START Records for the task

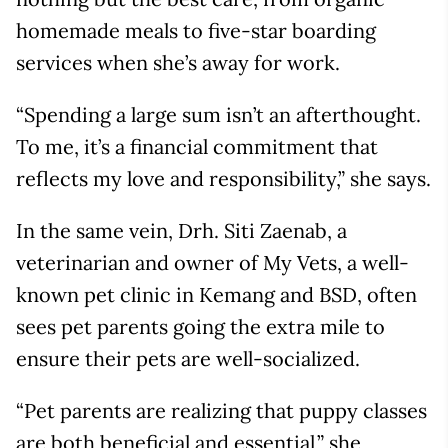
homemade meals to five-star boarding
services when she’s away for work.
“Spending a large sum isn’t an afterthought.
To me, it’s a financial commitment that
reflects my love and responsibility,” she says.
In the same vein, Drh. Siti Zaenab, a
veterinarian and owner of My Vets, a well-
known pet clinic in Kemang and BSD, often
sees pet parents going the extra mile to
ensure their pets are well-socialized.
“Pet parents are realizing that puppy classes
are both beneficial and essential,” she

END Records for the task

The problem: Your answer must be the entries written out word for word, without their pictures.

Expected answer:
homemade meals to five-star boarding
services when she’s away for work.
“Spending a large sum isn’t an afterthought.
To me, it’s a financial commitment that
reflects my love and responsibility,” she says.
In the same vein, Drh. Siti Zaenab, a
veterinarian and owner of My Vets, a well-
known pet clinic in Kemang and BSD, often
sees pet parents going the extra mile to
ensure their pets are well-socialized.
“Pet parents are realizing that puppy classes
are both beneficial and essential,” she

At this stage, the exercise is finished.